> _THE TASK_
Find each line below containing the word "element" and copy it.

> _LISTED RECORDS_
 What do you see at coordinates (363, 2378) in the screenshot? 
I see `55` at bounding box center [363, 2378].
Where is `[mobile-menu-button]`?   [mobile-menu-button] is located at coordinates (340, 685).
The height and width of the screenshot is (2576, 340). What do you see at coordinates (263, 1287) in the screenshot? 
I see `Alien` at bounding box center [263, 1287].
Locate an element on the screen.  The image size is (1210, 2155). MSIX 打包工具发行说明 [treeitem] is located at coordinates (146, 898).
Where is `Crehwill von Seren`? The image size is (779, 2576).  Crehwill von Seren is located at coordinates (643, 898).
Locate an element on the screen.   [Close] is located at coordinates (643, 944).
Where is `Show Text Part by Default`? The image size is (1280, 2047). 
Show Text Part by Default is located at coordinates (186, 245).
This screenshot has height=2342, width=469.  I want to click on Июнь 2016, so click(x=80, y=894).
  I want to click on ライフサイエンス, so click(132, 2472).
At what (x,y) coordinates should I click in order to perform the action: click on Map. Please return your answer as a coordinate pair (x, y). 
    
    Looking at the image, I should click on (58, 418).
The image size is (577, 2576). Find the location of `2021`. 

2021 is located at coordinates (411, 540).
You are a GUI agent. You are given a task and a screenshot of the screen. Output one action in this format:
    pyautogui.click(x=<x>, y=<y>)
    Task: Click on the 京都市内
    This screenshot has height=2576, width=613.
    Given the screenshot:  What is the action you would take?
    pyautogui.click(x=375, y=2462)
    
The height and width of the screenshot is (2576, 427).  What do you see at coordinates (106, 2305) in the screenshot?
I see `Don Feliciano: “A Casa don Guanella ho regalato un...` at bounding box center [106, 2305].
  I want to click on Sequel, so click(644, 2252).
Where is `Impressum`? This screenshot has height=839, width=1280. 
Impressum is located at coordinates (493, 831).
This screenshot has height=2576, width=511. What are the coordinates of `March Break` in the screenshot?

> _TASK RESPONSE_
Locate an element on the screen.  The image size is (1210, 2155). MSIX 打包工具发行说明 [treeitem] is located at coordinates (146, 898).
Locate an element on the screen.   [Close] is located at coordinates (643, 944).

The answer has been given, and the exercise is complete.